Given the Hilbert cube, $H= \displaystyle\prod_{n\in \mathbb{N}} \left[0,\frac{1}{n}\right]\subset \ell^2$. I want to show that it is compact using a method different to the methods already seen on this site, namely:
I am using the fact that the Hilbert cube with the subspace topology is coarser than the product topology. After that apply Tychonoff to imply compactness. I wish to know if my logic is correct.

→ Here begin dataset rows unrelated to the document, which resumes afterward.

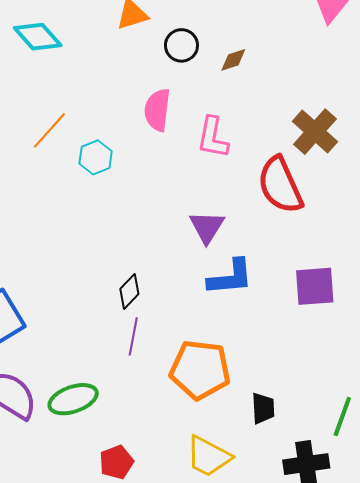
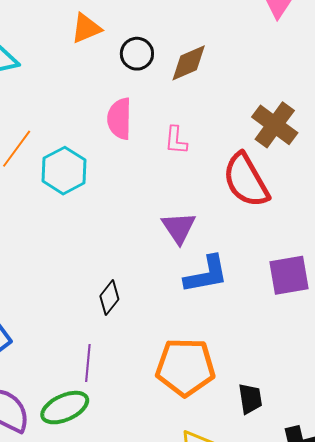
brown diamond: (233, 60) -> (189, 63), size x1.5
pink L-shape: (213, 138) -> (176, 140), size x0.7
cyan hexagon: (96, 157) -> (64, 171), size x1.4
purple line: (133, 336) -> (88, 363), moved

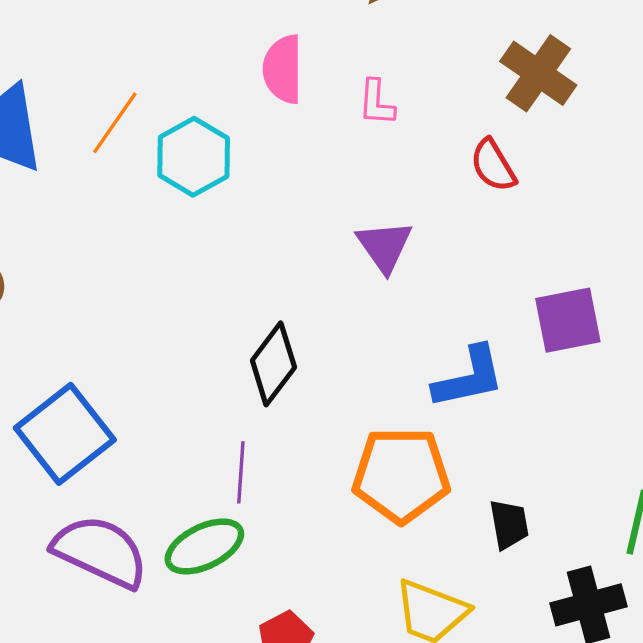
red semicircle: (246, 180) -> (493, 165), size x0.6
blue L-shape: (206, 274) -> (469, 378), moved
black diamond: (109, 298) -> (273, 364), size x1.4

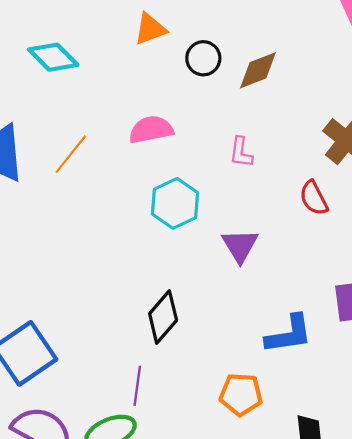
pink semicircle: (283, 69) -> (151, 130), moved, turned 75
cyan hexagon: (194, 157) -> (175, 203), moved
orange pentagon: (401, 475) -> (241, 394), size x0.7

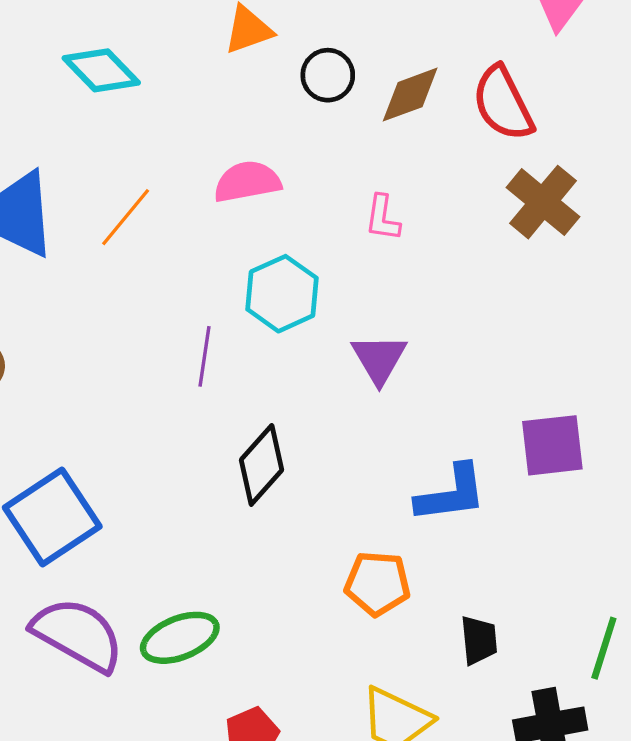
red semicircle: (314, 198) -> (503, 103), moved, size x1.4
purple line: (137, 386) -> (204, 356), moved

$\textbf{My attempt:}$ Let $u\in U$ be an open set such that
$$u\in U \subset H =\displaystyle\prod_{n\in \mathbb{N}} \left[0,\frac{1}{n}\right]\subset \ell^2. $$
Without loss of generality, $$U = \{x\in H\;|\; ||x-u||<\epsilon \}\qquad \text{ where } ||x-u||=\Bigg(\sum |x_i-u_i^2|\Bigg)^{\frac{1}{2}}.$$
let $N\in \mathbb{N}$ s.t $\displaystyle \sum_{i=N+1} \frac{1}{i^2}< \frac{\epsilon^2}{2}$. We have $\displaystyle \sum_{i=N+1}^\infty |x_i-u_i|^2 < \sum_{i=N+1}\frac{1}{i^2}<\frac{\epsilon^2}{2}.$
Now, let $\alpha_i= \max\left(0, u_i-\frac{\epsilon}{2N}\right)$ and $\beta_i = \min\left(1, u_i+\frac{\epsilon}{2N}\right).$ The open set $$V=\prod_{i=1}^N [\alpha_1,\beta_i].$$ We have
$$u\in V$$ $$V\subset U$$
because $\forall N\in V$,
$$||N-u|| = \left(\sum|v_i-u_i|^2\right)^{\frac{1}{2}}< \left(N\frac{\epsilon^2}{2N}+\frac{\epsilon^2}{2}\right)^{\frac{1}{2}}<\epsilon.$$
Thus we have shown that the Hilbert cube equipped with the subspace topology is is coarser than the product topology, and from Tychonoff's theorem it should be compact.